• [TASK PROMPT]:
All lines holding the string "value" should be copied from the data below.

Document understanding data:
-*-

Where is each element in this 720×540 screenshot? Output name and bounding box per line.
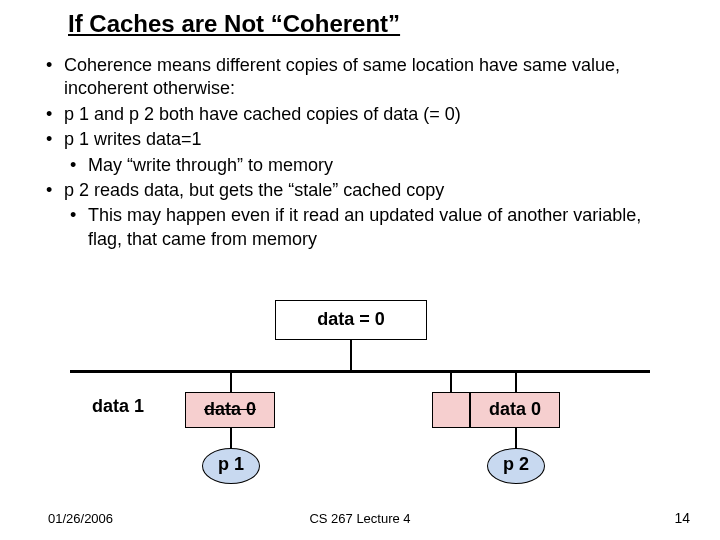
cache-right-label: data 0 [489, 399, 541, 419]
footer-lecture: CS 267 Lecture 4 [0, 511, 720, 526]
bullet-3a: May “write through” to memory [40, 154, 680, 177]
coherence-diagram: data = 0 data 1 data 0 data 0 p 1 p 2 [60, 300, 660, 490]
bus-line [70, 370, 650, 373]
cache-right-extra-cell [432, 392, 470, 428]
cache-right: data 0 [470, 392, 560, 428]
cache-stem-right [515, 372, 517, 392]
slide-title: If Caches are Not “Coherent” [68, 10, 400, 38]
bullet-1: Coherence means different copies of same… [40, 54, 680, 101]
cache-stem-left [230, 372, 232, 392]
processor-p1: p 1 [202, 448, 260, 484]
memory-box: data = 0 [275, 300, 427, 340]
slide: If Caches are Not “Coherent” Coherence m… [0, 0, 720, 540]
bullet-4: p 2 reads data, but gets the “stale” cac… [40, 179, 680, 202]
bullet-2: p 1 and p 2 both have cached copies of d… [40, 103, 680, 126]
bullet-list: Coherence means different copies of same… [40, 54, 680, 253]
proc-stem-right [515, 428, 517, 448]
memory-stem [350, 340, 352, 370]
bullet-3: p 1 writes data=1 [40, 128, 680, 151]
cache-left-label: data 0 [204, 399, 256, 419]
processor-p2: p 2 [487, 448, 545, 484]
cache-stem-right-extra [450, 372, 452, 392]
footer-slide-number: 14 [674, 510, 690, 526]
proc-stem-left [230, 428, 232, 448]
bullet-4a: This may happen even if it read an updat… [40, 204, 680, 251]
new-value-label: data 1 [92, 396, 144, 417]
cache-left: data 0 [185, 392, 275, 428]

-*-

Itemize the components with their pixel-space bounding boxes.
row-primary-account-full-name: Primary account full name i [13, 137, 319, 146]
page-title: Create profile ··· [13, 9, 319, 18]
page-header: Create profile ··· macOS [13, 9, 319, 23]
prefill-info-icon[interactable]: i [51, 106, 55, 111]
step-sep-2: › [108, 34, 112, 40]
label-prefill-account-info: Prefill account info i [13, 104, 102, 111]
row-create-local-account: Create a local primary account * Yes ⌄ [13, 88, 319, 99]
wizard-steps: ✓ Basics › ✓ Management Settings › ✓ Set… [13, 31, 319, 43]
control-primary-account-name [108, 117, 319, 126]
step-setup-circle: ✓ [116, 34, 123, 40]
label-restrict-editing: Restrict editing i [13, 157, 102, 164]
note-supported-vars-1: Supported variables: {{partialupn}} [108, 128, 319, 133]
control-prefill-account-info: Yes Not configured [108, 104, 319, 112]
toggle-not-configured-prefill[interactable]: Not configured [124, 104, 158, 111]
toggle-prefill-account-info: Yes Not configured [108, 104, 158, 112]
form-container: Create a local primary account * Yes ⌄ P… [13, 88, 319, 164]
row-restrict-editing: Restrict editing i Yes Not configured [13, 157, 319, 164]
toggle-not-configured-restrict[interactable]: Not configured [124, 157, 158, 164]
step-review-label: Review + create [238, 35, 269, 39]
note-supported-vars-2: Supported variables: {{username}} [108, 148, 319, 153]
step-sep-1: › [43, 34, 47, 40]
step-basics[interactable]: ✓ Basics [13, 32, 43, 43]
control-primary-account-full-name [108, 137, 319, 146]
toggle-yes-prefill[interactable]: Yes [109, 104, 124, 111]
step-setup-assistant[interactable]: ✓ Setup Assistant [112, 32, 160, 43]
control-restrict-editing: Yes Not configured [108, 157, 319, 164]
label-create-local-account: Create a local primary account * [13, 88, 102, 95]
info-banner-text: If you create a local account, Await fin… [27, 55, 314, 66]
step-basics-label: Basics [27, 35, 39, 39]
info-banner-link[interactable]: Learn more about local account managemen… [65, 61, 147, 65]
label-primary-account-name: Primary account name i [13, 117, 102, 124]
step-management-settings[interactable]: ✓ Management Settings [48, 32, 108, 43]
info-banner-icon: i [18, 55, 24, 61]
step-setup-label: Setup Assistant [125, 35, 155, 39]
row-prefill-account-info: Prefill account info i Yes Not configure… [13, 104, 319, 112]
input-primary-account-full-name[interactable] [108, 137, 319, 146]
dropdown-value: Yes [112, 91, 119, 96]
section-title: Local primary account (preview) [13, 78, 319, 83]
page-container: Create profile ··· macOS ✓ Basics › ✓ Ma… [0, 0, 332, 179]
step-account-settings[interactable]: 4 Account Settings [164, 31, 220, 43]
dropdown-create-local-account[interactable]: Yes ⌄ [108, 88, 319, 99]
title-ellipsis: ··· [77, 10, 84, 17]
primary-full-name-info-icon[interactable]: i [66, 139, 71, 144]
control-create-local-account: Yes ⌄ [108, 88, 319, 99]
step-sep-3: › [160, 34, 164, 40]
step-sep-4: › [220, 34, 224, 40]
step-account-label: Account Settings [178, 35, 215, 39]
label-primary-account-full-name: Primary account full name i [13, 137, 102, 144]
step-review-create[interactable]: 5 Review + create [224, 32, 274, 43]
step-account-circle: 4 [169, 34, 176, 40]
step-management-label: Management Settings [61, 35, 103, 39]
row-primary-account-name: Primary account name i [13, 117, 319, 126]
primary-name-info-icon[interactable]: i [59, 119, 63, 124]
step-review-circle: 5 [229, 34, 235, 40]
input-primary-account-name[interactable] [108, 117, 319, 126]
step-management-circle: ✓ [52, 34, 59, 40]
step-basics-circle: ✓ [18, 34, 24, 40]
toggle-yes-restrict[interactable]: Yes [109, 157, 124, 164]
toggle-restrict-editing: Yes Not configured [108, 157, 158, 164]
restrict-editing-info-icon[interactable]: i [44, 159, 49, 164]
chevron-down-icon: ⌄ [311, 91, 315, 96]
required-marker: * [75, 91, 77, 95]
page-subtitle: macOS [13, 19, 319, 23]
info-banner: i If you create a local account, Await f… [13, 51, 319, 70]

-*-

• [RESPONSE TO THE EXERCISE]:
new-value-label: data 1 [92, 396, 144, 417]
dropdown-value: Yes [112, 91, 119, 96]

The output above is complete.